Доктор с гордостью выступает вперед:
-- Или тифом, или малярией.
-- Как же вы его лечите?
-- Одновременно от обеих болезней. От тифа -- и, на всякий случай, даем хину от малярии. Это средство, -- говорит врач,-- я сам изобрел и применяю его с большим успехом.
Результаты налицо. Тиф, возвратный тиф и тропическая лихорадка мирно лежат рядом, передаваясь от одного к другому. При таких условиях доктор прав, подозревая в каждом тифозном непременный возврат, в каждом малярике, в бреду положившем худые ноги на подушку и свесившем безумную голову под кровать, -- будущего тифозного.

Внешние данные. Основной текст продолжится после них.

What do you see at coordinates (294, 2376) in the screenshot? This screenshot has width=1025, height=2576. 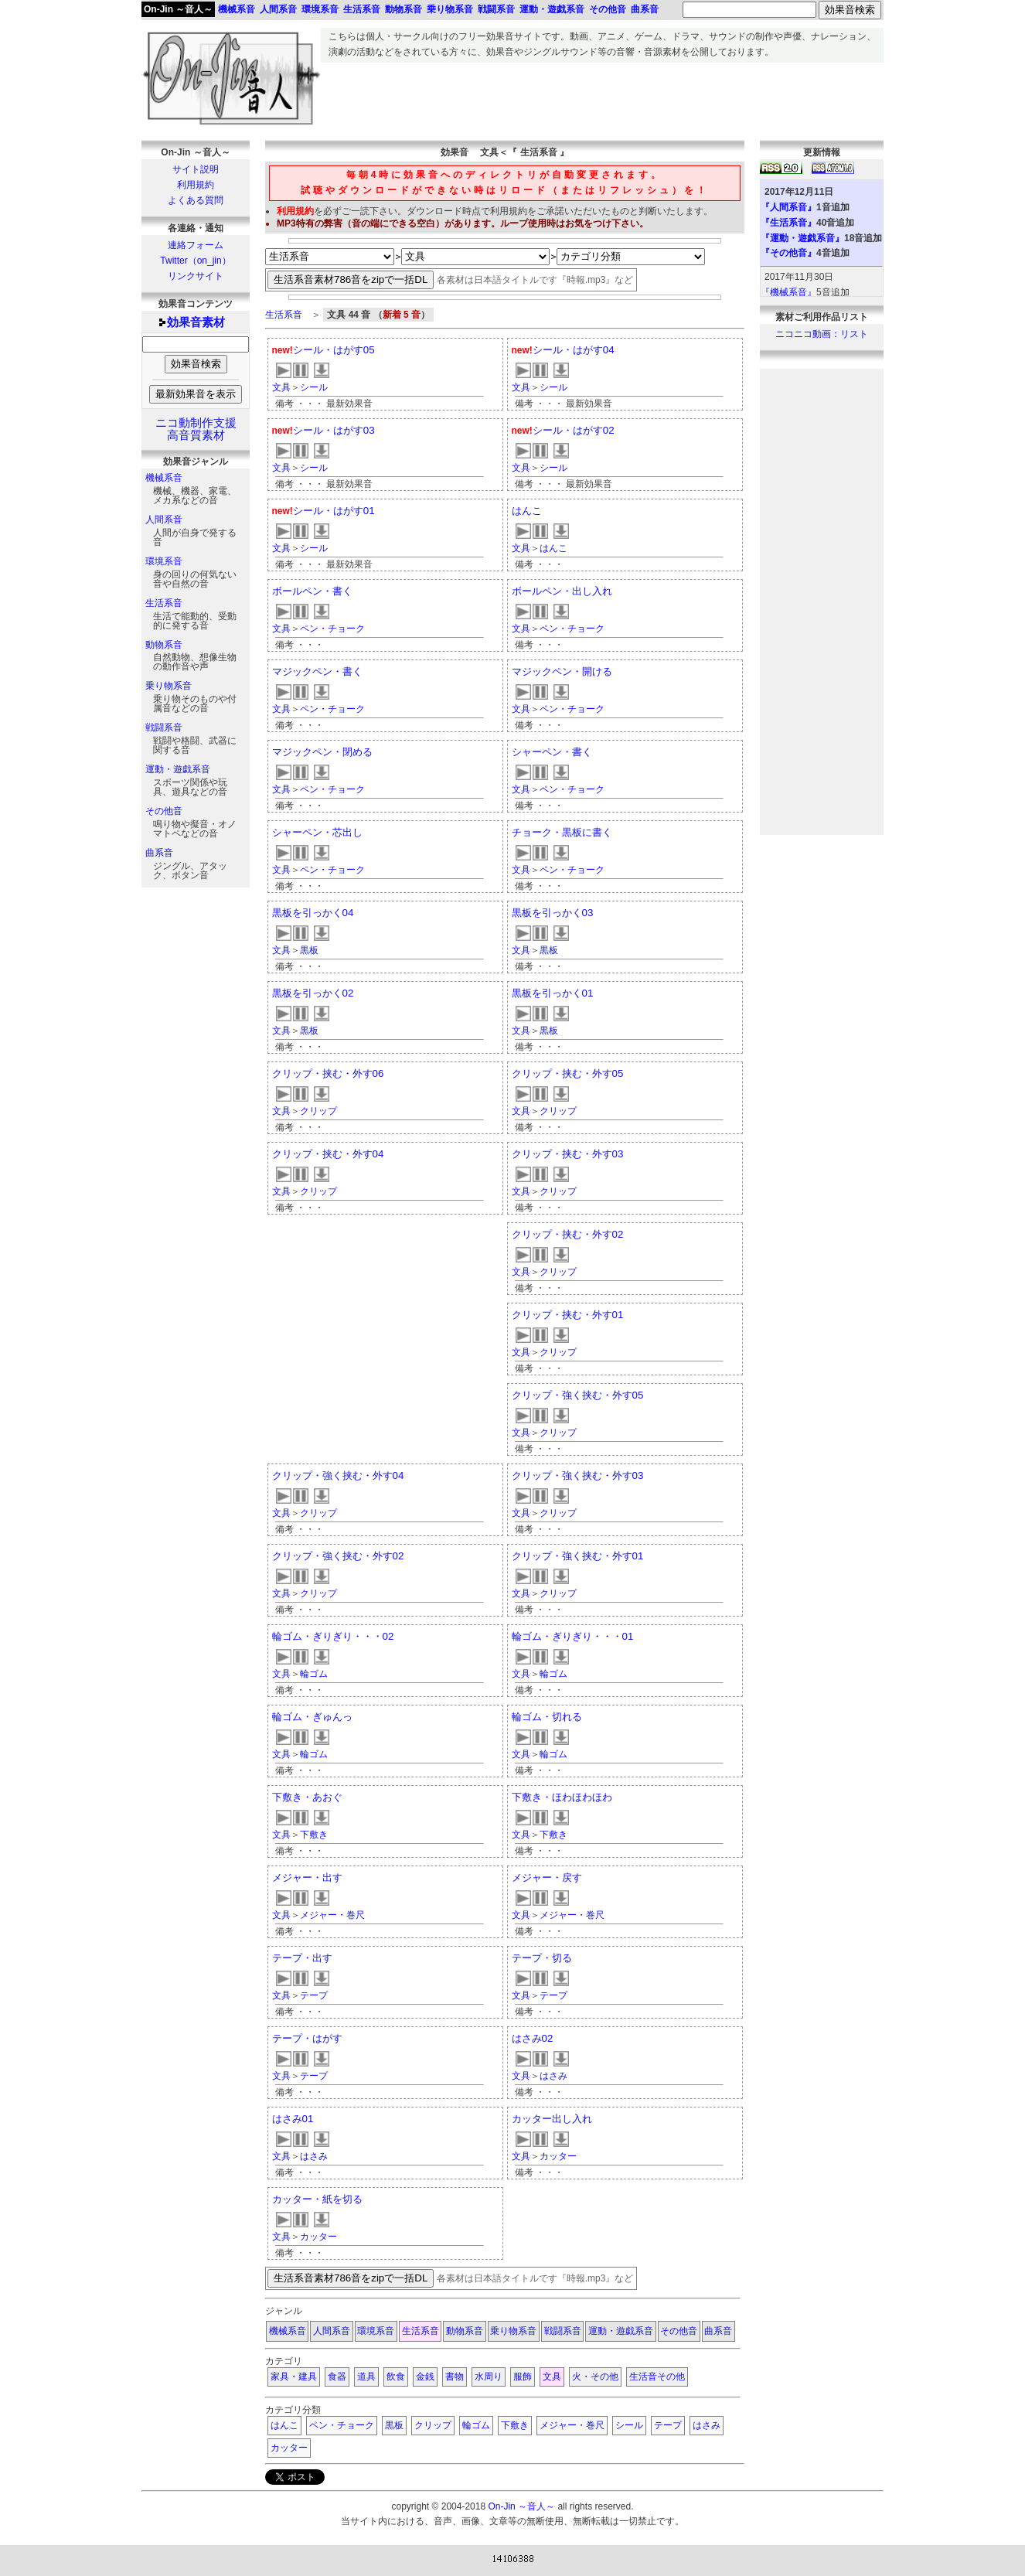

Так лечит профессиональный врач, но что будет с больными, когда они попадут в руки местных медиков, пока еще сидящих на школьной скамье, но надеющихся через год начать самостоятельную практику? Их человек 15, юношей, навербованных из учеников военной школы. Сидя вокруг своего медицинского фельдфебеля, уже получившего нашивки за хорошие успехи, они нараспев хором повторяют изречения из рукописного учебника.
Вот перевод этого урока: "Туберкулез. Эта болезнь заразительна, микробы ее передаются по воздуху и по воде..."
Туберкулез, микробы! Очевидно, несмотря на юный возраст, молодые люди обладают серьезными познаниями. Прошу переводчика задать классу следующий вопрос: "Отчего во время холеры нельзя пить сырую воду?" Замешательство, никто не может ответить. Зато на мой поклон юная медицинская гвардия отвечает лихим военным салютом.
Дальше опять все хорошо. Опрятная кухня, аккуратные кладовые, просторная строящаяся баня. Нигде ни соринки, ни пылинки. Дисциплина, жара, отчаянные бредовые крики. И солнце печет.